Architecture shares something with testing in that resources are limited so effort is best directed toward maximising risk reduction.
The amount of ‘architecture’ in a solution should also reflect the risk associated with a project. For example the sample solution I’m creating carries almost no risk apart from my pride so a light touch is warranted.
However in a real solution what are the major risks? Where should we concentrate our efforts? Below are some of the common risks associated with business intelligence projects:
- Unclean data e.g. Key pathologies – see later post.
- Unreliable sources – how are failed connections, retries and duplicates handled?
- Data volumes – what are the expected peak volumes? What will happen if these peaks are exceeded?
- Latency requirements – can data be supplied to users fast enough? What is the business cost of delays?
- Testability – how testable is the solution?

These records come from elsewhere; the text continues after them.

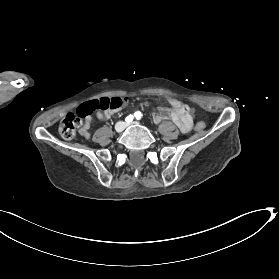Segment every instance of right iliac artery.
I'll return each instance as SVG.
<instances>
[{"label": "right iliac artery", "instance_id": "right-iliac-artery-1", "mask_svg": "<svg viewBox=\"0 0 279 279\" xmlns=\"http://www.w3.org/2000/svg\"><path fill=\"white\" fill-rule=\"evenodd\" d=\"M133 118H134L133 115H128V116L125 118V121H126L127 123H130V122L133 121Z\"/></svg>", "mask_w": 279, "mask_h": 279}]
</instances>
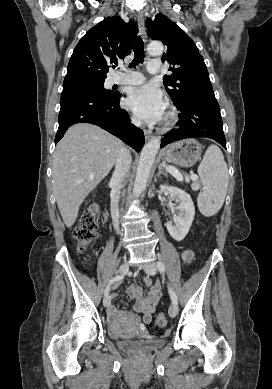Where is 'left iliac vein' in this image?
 <instances>
[{
    "mask_svg": "<svg viewBox=\"0 0 272 389\" xmlns=\"http://www.w3.org/2000/svg\"><path fill=\"white\" fill-rule=\"evenodd\" d=\"M144 271L149 274V275H155L156 274V271H157V268L154 264L150 263L148 265H145L144 266ZM178 313V307L176 304H172L170 307H169V315L170 317H175Z\"/></svg>",
    "mask_w": 272,
    "mask_h": 389,
    "instance_id": "4c4485c4",
    "label": "left iliac vein"
}]
</instances>
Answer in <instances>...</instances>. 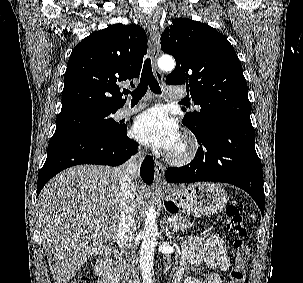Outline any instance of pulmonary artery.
Returning a JSON list of instances; mask_svg holds the SVG:
<instances>
[{"label": "pulmonary artery", "instance_id": "obj_1", "mask_svg": "<svg viewBox=\"0 0 303 283\" xmlns=\"http://www.w3.org/2000/svg\"><path fill=\"white\" fill-rule=\"evenodd\" d=\"M184 94H185L184 90L180 87L177 86L166 87V97L169 99L182 98ZM145 106H146V102H142V101L133 106L127 104L119 110L118 114L120 117H126L134 114L135 112H137L138 110L142 109Z\"/></svg>", "mask_w": 303, "mask_h": 283}]
</instances>
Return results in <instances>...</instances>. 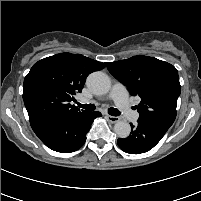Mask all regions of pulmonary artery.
Masks as SVG:
<instances>
[{"mask_svg":"<svg viewBox=\"0 0 201 201\" xmlns=\"http://www.w3.org/2000/svg\"><path fill=\"white\" fill-rule=\"evenodd\" d=\"M109 98L114 101L118 109L121 111L123 116L130 122H136L139 118V113L132 110L126 87L117 82L115 83L110 91Z\"/></svg>","mask_w":201,"mask_h":201,"instance_id":"pulmonary-artery-1","label":"pulmonary artery"}]
</instances>
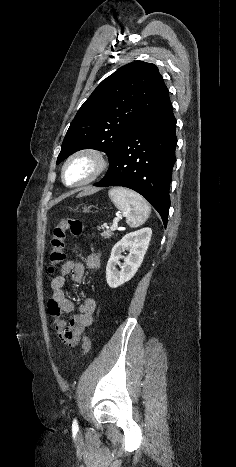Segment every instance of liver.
<instances>
[{"instance_id":"6515ba94","label":"liver","mask_w":236,"mask_h":467,"mask_svg":"<svg viewBox=\"0 0 236 467\" xmlns=\"http://www.w3.org/2000/svg\"><path fill=\"white\" fill-rule=\"evenodd\" d=\"M98 189L96 188H86L81 193L78 194V197H83L92 193H95Z\"/></svg>"}]
</instances>
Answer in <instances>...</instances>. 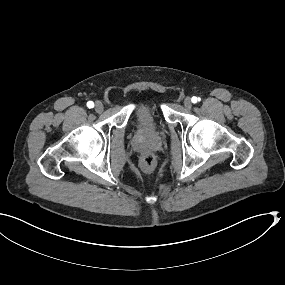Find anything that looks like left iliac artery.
Returning <instances> with one entry per match:
<instances>
[{
  "label": "left iliac artery",
  "instance_id": "left-iliac-artery-1",
  "mask_svg": "<svg viewBox=\"0 0 285 285\" xmlns=\"http://www.w3.org/2000/svg\"><path fill=\"white\" fill-rule=\"evenodd\" d=\"M191 101H192L193 103H197L198 101H200V98L193 96L192 99H191Z\"/></svg>",
  "mask_w": 285,
  "mask_h": 285
}]
</instances>
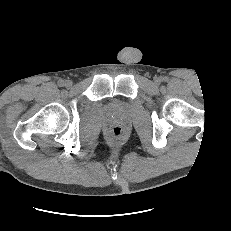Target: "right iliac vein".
<instances>
[{
  "label": "right iliac vein",
  "mask_w": 231,
  "mask_h": 231,
  "mask_svg": "<svg viewBox=\"0 0 231 231\" xmlns=\"http://www.w3.org/2000/svg\"><path fill=\"white\" fill-rule=\"evenodd\" d=\"M66 87H71L72 86V81L68 80L65 82Z\"/></svg>",
  "instance_id": "obj_1"
}]
</instances>
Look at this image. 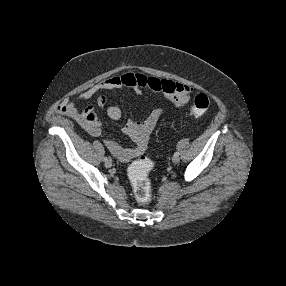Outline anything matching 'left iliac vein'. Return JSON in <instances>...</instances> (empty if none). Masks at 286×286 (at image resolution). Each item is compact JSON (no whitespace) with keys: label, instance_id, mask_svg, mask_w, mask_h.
I'll use <instances>...</instances> for the list:
<instances>
[{"label":"left iliac vein","instance_id":"1","mask_svg":"<svg viewBox=\"0 0 286 286\" xmlns=\"http://www.w3.org/2000/svg\"><path fill=\"white\" fill-rule=\"evenodd\" d=\"M172 161H173L174 163H178V162L180 161L179 156L174 155V156L172 157Z\"/></svg>","mask_w":286,"mask_h":286}]
</instances>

How long can you keep going before technical debt catches up with you?
- History and archive – in my experience most source systems don’t keep a full fidelity history so it ends up being the data warehouse’s responsibility.
- Staying agile – unfortunately many problems with business intelligence solutions are due to an inability to change things; once users, reports, spread-sheets, and ETL code depend on data warehouse schemas or cube designs the whole thing becomes very difficult to change.
- Disaster recovery – what happens when your server dies? Network fails? Data centre fails?
- Scalability – what are your expected user loads? what happens if they are exceeded? are there any events that could cause your user load to be drastically exceeded?
- Usability – how will your users interact with the system? how much training will they need? what if they need help? how can you make the solution easier to use?
“Agile architecture is the art of constraining a solution in order to optimise competing stakeholder concerns whilst maximising the number of options for future design decisions.” – James Snape (just now)
So to be agile lets just concentrate on the risks and try to not be too prescriptive over the final solution. Everything else can generally be quickly changed if it doesn’t work out.
Just a quick thought here. I agree that “unfortunately many problems with business intelligence solutions are due to an inability to change things; once users, reports, spread-sheets, and ETL code depend on data warehouse schemas or cube designs the whole thing becomes very difficult to change”. Do you think that that problem can be mitigated (tho definitely not solved) with a layer of views between the data warehouse and those end-user reporting tools that you mentioned?
Hi Jamie, I do agree – in this post: https://snape.me/2013/04/19/mental-health-functional-architecture/ I talk about setting up firewalls in your architecture.
Views and stored procedures are great tools to use – in fact there are two places where I think they are essential 1) between the database and data mart (SSAS) and 2) anywhere an ETL process reads data. These two let you do a lot of refactoring in SSDT without breaking stuff.
The harder problem is report and client tools depending on cube models – I haven’t found a good way of abstracting away that interface yet. Unfortunately it’s more of an issue since the dimensional model is your interface with the business and changes can’t be kept in the team.